_Exercise brief_. Go over the records and copy every line with the string "badań".

_Transcribed page contents_.
=-=-=

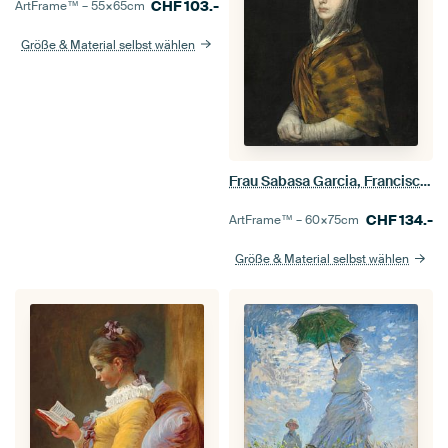
CHF
103.-
ArtFrame™ –
55×65
cm
Größe & Material selbst wählen
Frau Sabasa Garcia, Francisco de Goya
CHF
134.-
ArtFrame™ –
60×75
cm
Größe & Material selbst wählen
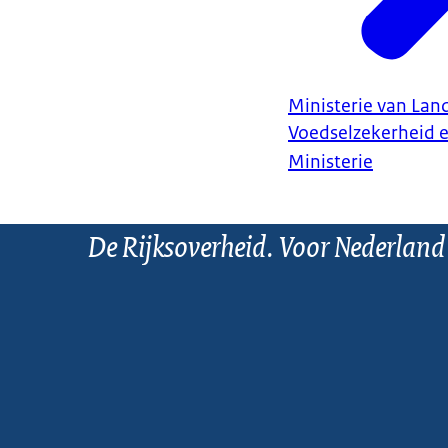
Ministerie van Land
Voedselzekerheid 
Ministerie
De Rijksoverheid. Voor Nederland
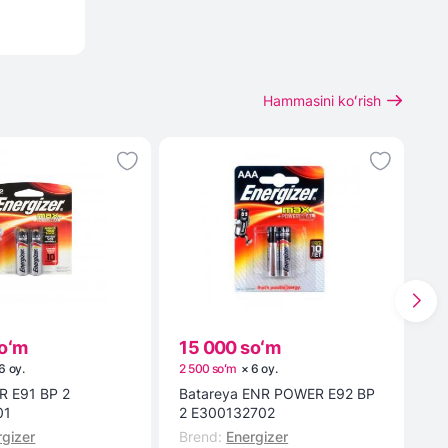
Hammasini koʻrish
oʻm
15 000 soʻm
1
6
oy
.
2 500 soʻm
×
6
oy
.
3 
 E91 BP 2
Batareya ENR POWER E92 BP
2
01
2 E300132702
Br
rgizer
Brend
:
Energizer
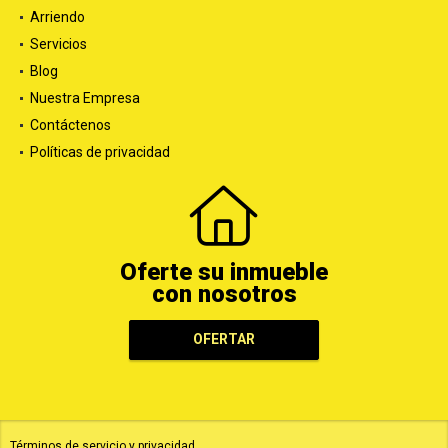
Arriendo
Servicios
Blog
Nuestra Empresa
Contáctenos
Políticas de privacidad
Oferte su inmueble
con nosotros
OFERTAR
Términos de servicio y privacidad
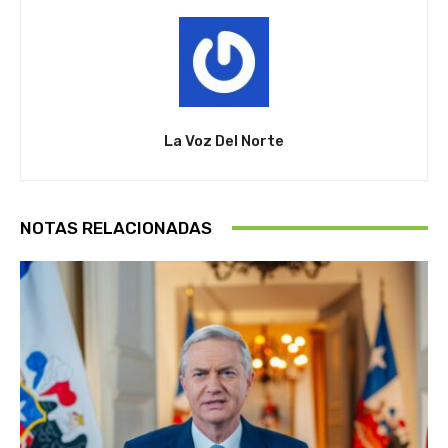
La Voz Del Norte
NOTAS RELACIONADAS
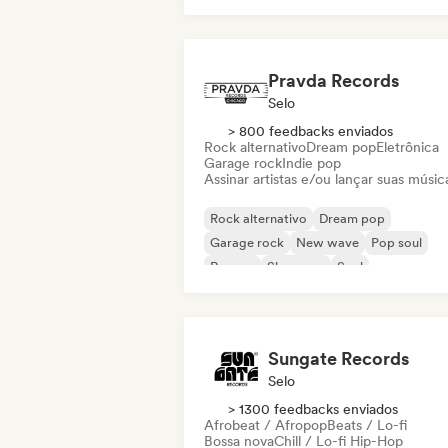
Pravda Records
Selo
> 800 feedbacks enviados
Rock alternativo
Dream pop
Eletrônica
Garage rock
Indie pop
Assinar artistas e/ou lançar suas músic
Rock alternativo
Dream pop
Garage rock
New wave
Pop soul
Reggae
Shoegaze
Soul
Sungate Records
Selo
> 1300 feedbacks enviados
Afrobeat / Afropop
Beats / Lo-fi
Bossa nova
Chill / Lo-fi Hip-Hop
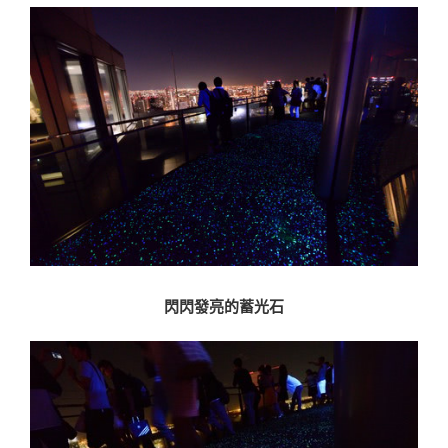
閃閃發亮的蓄光石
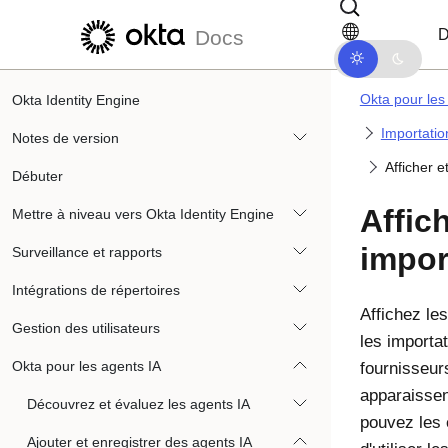
Passer au contenu principal
Passer à la navigation dans les d
D
Docs
Okta pour les
Okta Identity Engine
Importatio
Notes de version
Afficher e
Débuter
Affich
Mettre à niveau vers Okta Identity Engine
impor
Surveillance et rapports
Intégrations de répertoires
Affichez les
Gestion des utilisateurs
les importat
Okta pour les agents IA
fournisseurs
apparaissen
Découvrez et évaluez les agents IA
pouvez les 
Ajouter et enregistrer des agents IA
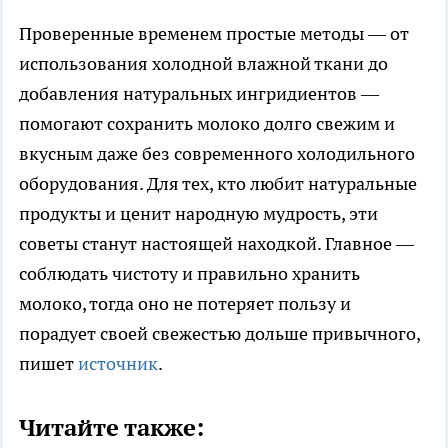
Проверенные временем простые методы — от
использования холодной влажной ткани до
добавления натуральных ингридиентов —
помогают сохранить молоко долго свежим и
вкусным даже без современного холодильного
оборудования. Для тех, кто любит натуральные
продукты и ценит народную мудрость, эти
советы станут настоящей находкой. Главное —
соблюдать чистоту и правильно хранить
молоко, тогда оно не потеряет пользу и
порадует своей свежестью дольше привычного,
пишет
источник
.
Читайте также:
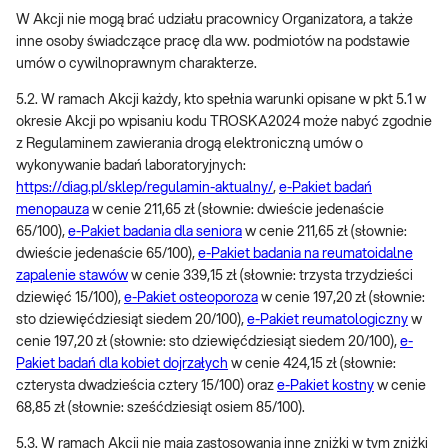
W Akcji nie mogą brać udziału pracownicy Organizatora, a także
inne osoby świadczące pracę dla ww. podmiotów na podstawie
umów o cywilnoprawnym charakterze.
5.2. W ramach Akcji każdy, kto spełnia warunki opisane w pkt 5.1 w
okresie Akcji po wpisaniu kodu TROSKA2024 może nabyć zgodnie
z Regulaminem zawierania drogą elektroniczną umów o
wykonywanie badań laboratoryjnych:
https://diag.pl/sklep/regulamin-aktualny/
,
e-Pakiet badań
menopauza
w cenie 211,65 zł (słownie: dwieście jedenaście
65/100),
e-Pakiet badania dla seniora
w cenie 211,65 zł (słownie:
dwieście jedenaście 65/100),
e-Pakiet badania na reumatoidalne
zapalenie stawów
w cenie 339,15 zł (słownie: trzysta trzydzieści
dziewięć 15/100),
e-Pakiet osteoporoza
w cenie 197,20 zł (słownie:
sto dziewięćdziesiąt siedem 20/100),
e-Pakiet reumatologiczny
w
cenie 197,20 zł (słownie: sto dziewięćdziesiąt siedem 20/100),
e-
Pakiet badań dla kobiet dojrzałych
w cenie 424,15 zł (słownie:
czterysta dwadzieścia cztery 15/100) oraz
e-Pakiet kostny
w cenie
68,85 zł (słownie: sześćdziesiąt osiem 85/100).
5.3. W ramach Akcji nie mają zastosowania inne zniżki w tym zniżki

=-=-=

_Solution for this task_.
wykonywanie badań laboratoryjnych:
e-Pakiet badań
Pakiet badań dla kobiet dojrzałych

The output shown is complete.